Since each git worktree has a different directory path, each gets a different IP. Same directory + same branch = same IP, every time.

Session setup

Before executing your command, silo:

# Add a loopback alias (macOS)
sudo ifconfig lo0 alias 127.185.176.25 netmask 255.0.0.0

# Add a loopback alias (Linux)
sudo ip addr add 127.185.176.25/8 dev lo

# Add /etc/hosts entry
127.185.176.25   feature-auth.project.silo   # /home/user/project

Passwordless sudo is configured once via /etc/sudoers.d/silo (silo prompts on first run). Aliases and hosts entries persist across runs. Use silo prune to clean up.

Syscall interception

Silo intercepts socket syscalls to redirect network traffic to the assigned IP. Two backends are available:

Preload (macOS + Linux)

A shared library (libsilo_bind) is injected via DYLD_INSERT_LIBRARIES (macOS) or LD_PRELOAD (Linux).
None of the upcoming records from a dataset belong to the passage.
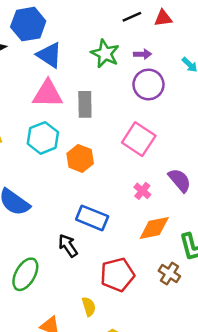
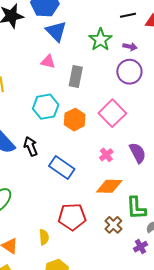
pink triangle: (48, 94) -> (48, 62), size x0.6
cyan hexagon: (43, 138) -> (46, 107), moved
orange hexagon: (80, 158) -> (75, 120), moved
black arrow: (68, 246) -> (31, 146), moved

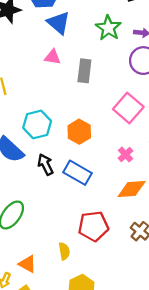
cyan hexagon: (46, 107) -> (37, 124), moved
orange hexagon: (75, 120) -> (79, 132), moved
black arrow: (31, 146) -> (45, 164), moved

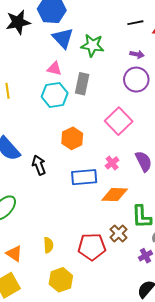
green star: (108, 28) -> (92, 45), moved, turned -30
cyan hexagon: (37, 124) -> (55, 95), moved
blue rectangle: (77, 173) -> (84, 177), moved, turned -40
red pentagon: (93, 226) -> (92, 247), moved

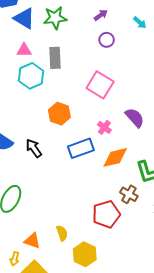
purple arrow: (137, 54) -> (101, 15), turned -32
purple circle: (136, 80) -> (107, 40), size x0.6
yellow semicircle: (48, 245) -> (62, 233), moved

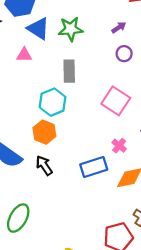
pink triangle: (24, 50) -> (24, 55), moved
cyan hexagon: (31, 76) -> (53, 102), moved
orange hexagon: (59, 114) -> (44, 132), moved

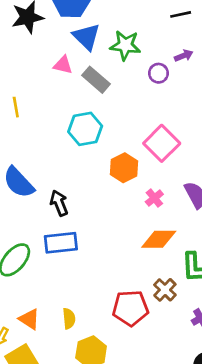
purple circle: (124, 54) -> (158, 73), moved
gray rectangle: (69, 71) -> (96, 80), moved, turned -60
orange hexagon: (44, 132) -> (124, 168), moved
blue rectangle: (94, 167) -> (61, 243), moved

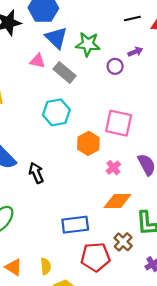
pink square: (162, 143) -> (119, 123), turned -32
blue rectangle: (61, 243) -> (75, 225), moved

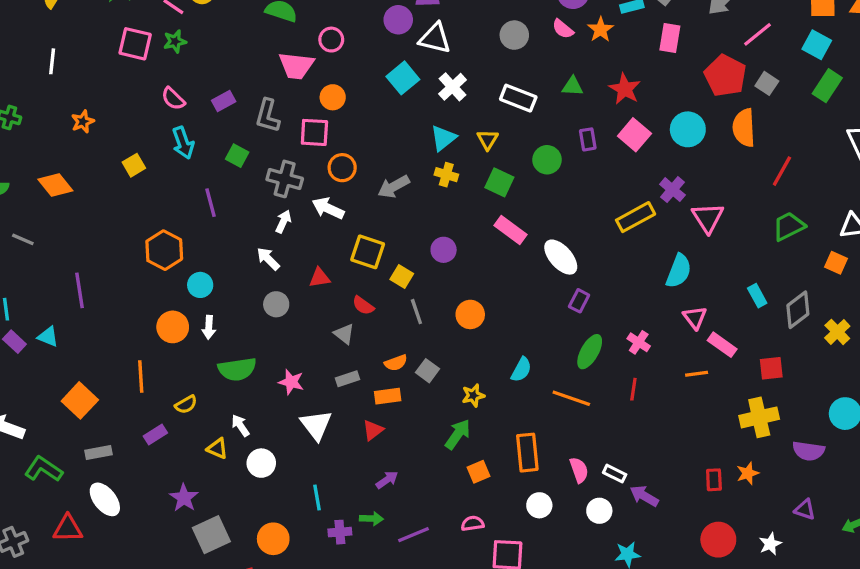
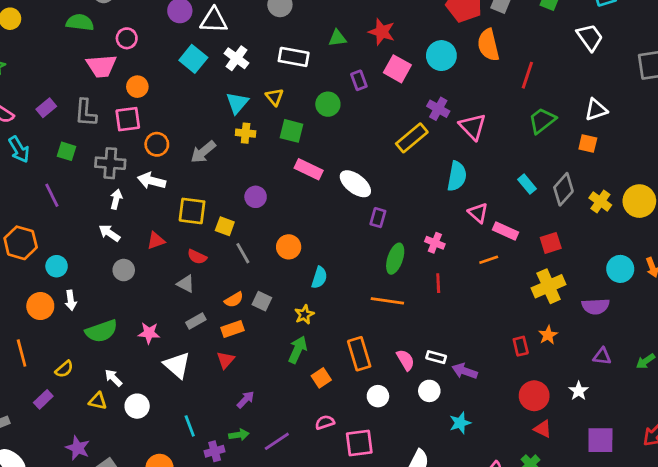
cyan semicircle: (521, 370) -> (319, 278), moved

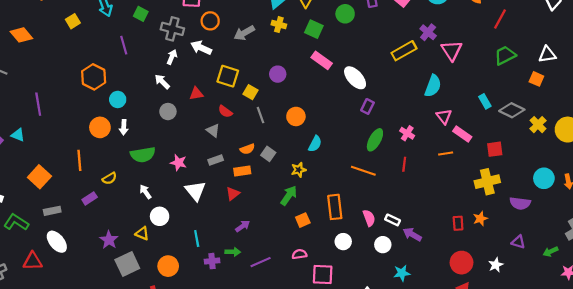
gray diamond: (563, 189) -> (512, 110), turned 65
yellow triangle: (98, 401) -> (142, 233), moved

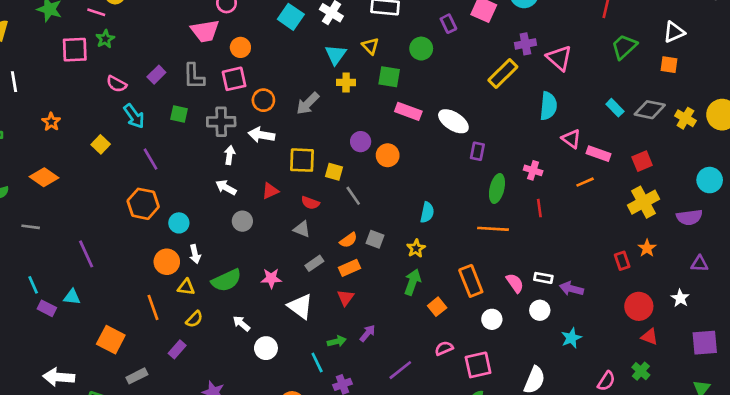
purple cross: (428, 32) -> (525, 44), turned -35
purple line: (124, 45) -> (150, 159), moved
orange circle: (296, 116) -> (388, 155), moved
yellow triangle: (142, 233) -> (186, 287), moved
green arrow: (233, 252) -> (337, 341), moved

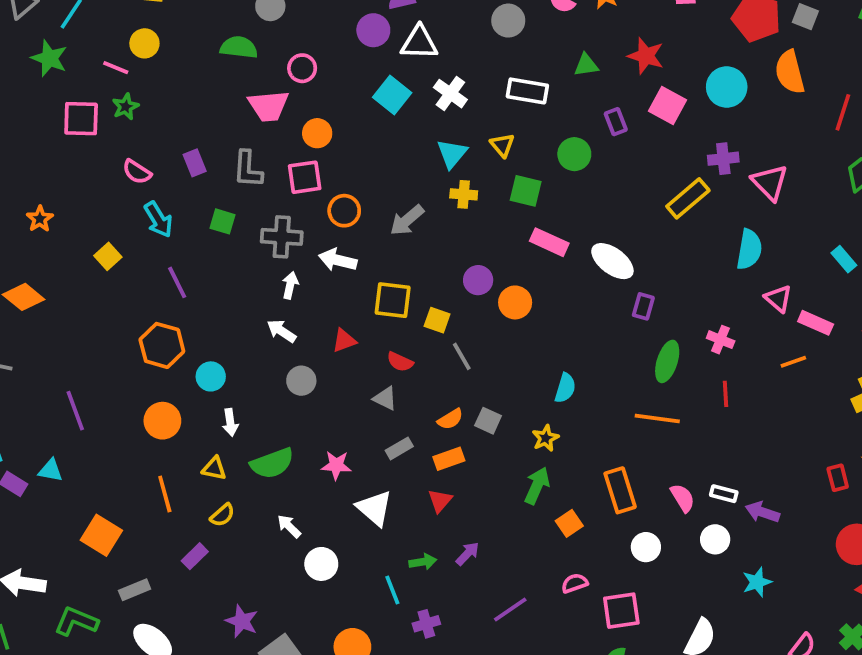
purple rectangle: (156, 75) -> (195, 163), turned -72
orange circle: (167, 262) -> (162, 421), moved

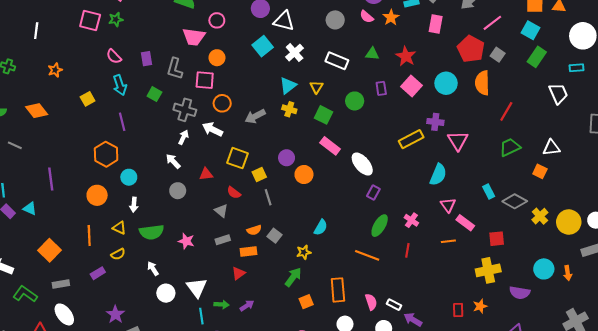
yellow square: (437, 320) -> (259, 174), turned 32
white triangle: (375, 508) -> (197, 288), moved

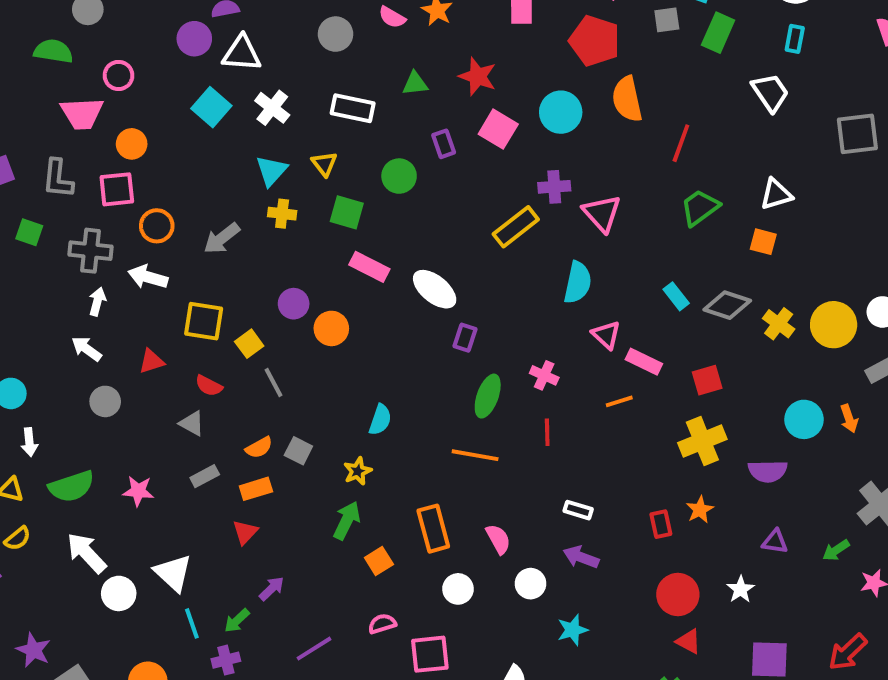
gray square: (498, 55) -> (667, 20), moved, turned -32
cyan rectangle: (576, 68) -> (795, 39), turned -64
white arrow: (153, 269) -> (86, 553), size x1.6
green arrow: (221, 305) -> (237, 621), moved, turned 144
white rectangle: (394, 305) -> (578, 510), moved

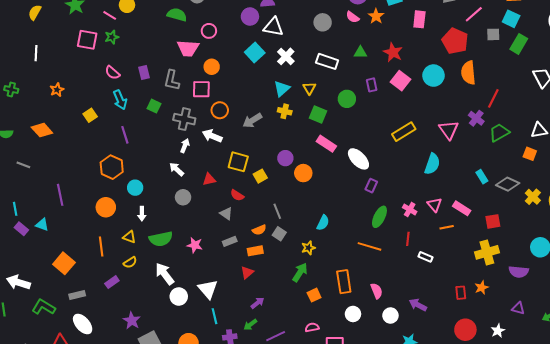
purple cross: (554, 187) -> (476, 118), moved, turned 35
pink triangle: (606, 335) -> (434, 205), moved
gray line: (274, 383) -> (277, 211), moved
white rectangle: (578, 510) -> (426, 257), moved
green arrow: (237, 621) -> (250, 325), moved

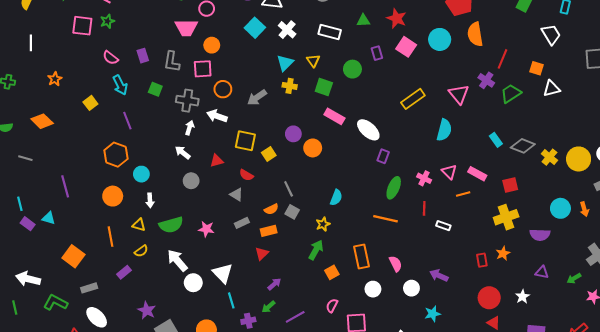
orange square: (530, 154) -> (537, 68), moved
pink semicircle: (312, 327) -> (332, 306), turned -48

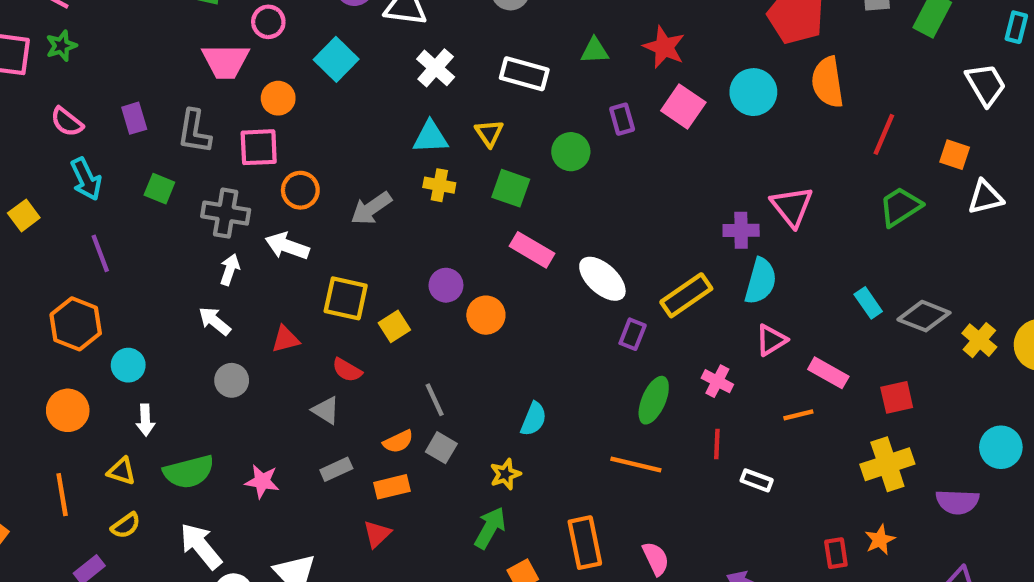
cyan square: (255, 28) -> (336, 59), moved
cyan triangle: (285, 63) -> (431, 137), turned 42
purple cross: (486, 80) -> (741, 230), moved, turned -35
yellow rectangle: (413, 99) -> (686, 295), moved
pink triangle: (449, 172) -> (771, 340), moved, turned 42

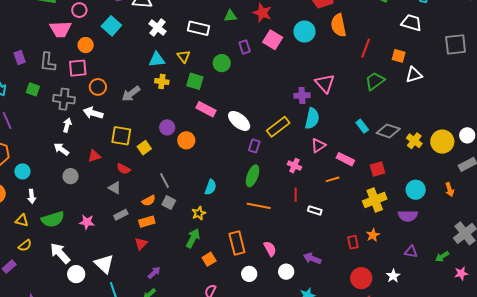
white trapezoid: (986, 84) -> (411, 23), turned -40
green ellipse: (654, 400) -> (253, 176), moved
cyan circle: (1001, 447) -> (416, 190), moved

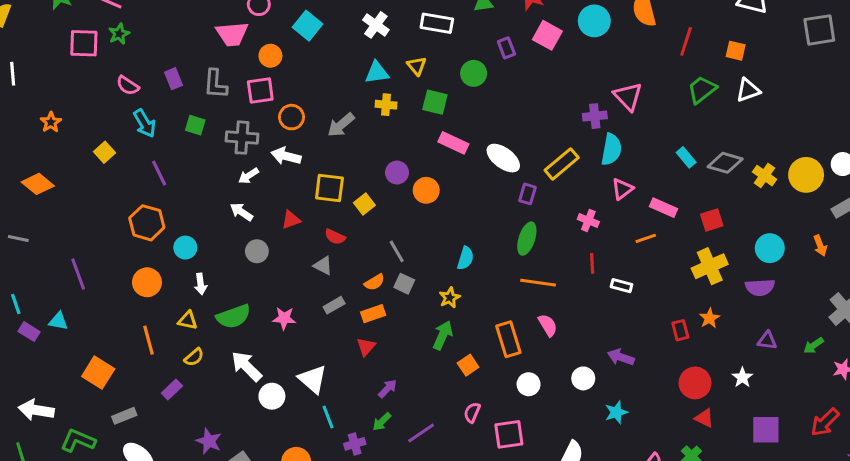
white triangle: (414, 75) -> (748, 90), moved
white arrow: (67, 125) -> (248, 176), turned -136
pink semicircle: (270, 249) -> (548, 325), moved

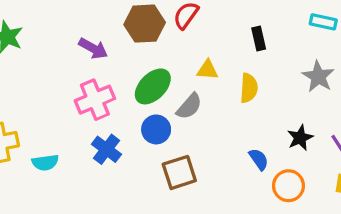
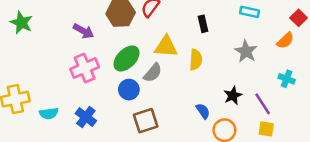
yellow triangle: (207, 70) -> (166, 47), size x1.5
blue cross: (106, 149) -> (86, 117), moved

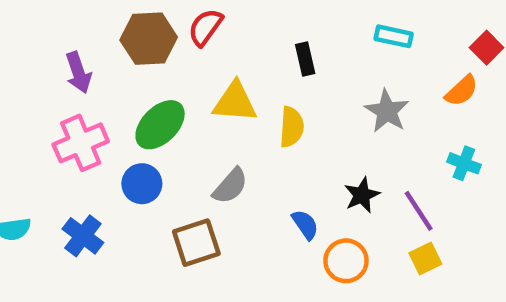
purple arrow: (83, 31) -> (78, 73), turned 42
gray semicircle: (153, 73) -> (230, 186), moved
blue circle: (129, 90) -> (142, 184), moved
yellow square: (266, 129) -> (425, 259), turned -35

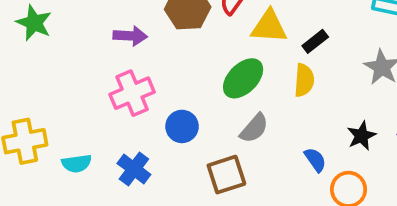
black rectangle: (305, 59) -> (315, 41), moved, turned 65
purple arrow: (78, 73) -> (130, 36), turned -68
yellow triangle: (235, 102) -> (269, 27), moved
green ellipse: (160, 125) -> (243, 78), moved

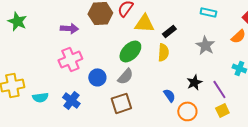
gray semicircle: (254, 128) -> (125, 76), moved

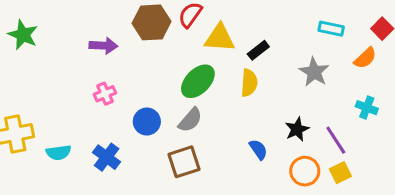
cyan rectangle: (208, 12) -> (331, 29), moved
pink cross: (70, 59) -> (105, 94), size x0.6
orange circle: (187, 111) -> (305, 171), moved

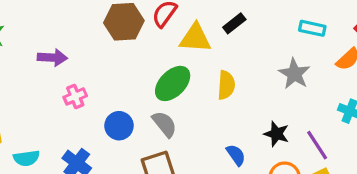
purple arrow: (103, 46) -> (52, 58), moved
black rectangle: (258, 50) -> (234, 23), moved
gray semicircle: (190, 120) -> (164, 124), turned -80
black star: (297, 129) -> (277, 134), turned -30

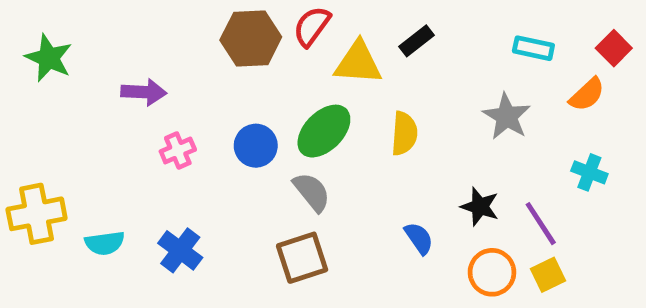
blue circle: (119, 126) -> (256, 146), moved

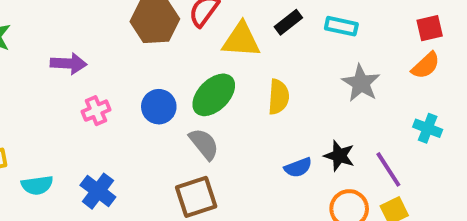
cyan rectangle: (533, 48) -> (341, 26), moved
red square: (614, 48) -> (430, 28), moved, turned 32
blue semicircle: (419, 238) -> (298, 167), moved, turned 104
It interposes on these syscalls:

bind()      0.0.0.0:port → SILO_IP:port
            127.0.0.1:port → SILO_IP:port

connect()   127.0.0.1:port → SILO_IP:port
            (only if a listener exists on SILO_IP:port)

sendto()    same rewriting as bind
sendmsg()   same rewriting as bind

getifaddrs()  hides other silo IPs from the interface list

The connect() rewrite probes for a listener first. If nothing is bound on SILO_IP:port, the connection goes to 127.0.0.1 as usual. This prevents hijacking connections to databases or other services running on localhost. You can disable connect rewriting entirely by setting SILO_CONNECT=0.

eBPF (Linux only)

On Linux, silo can use cgroup-attached BPF programs to intercept at the kernel level. This works with static binaries and doesn't require LD_PRELOAD.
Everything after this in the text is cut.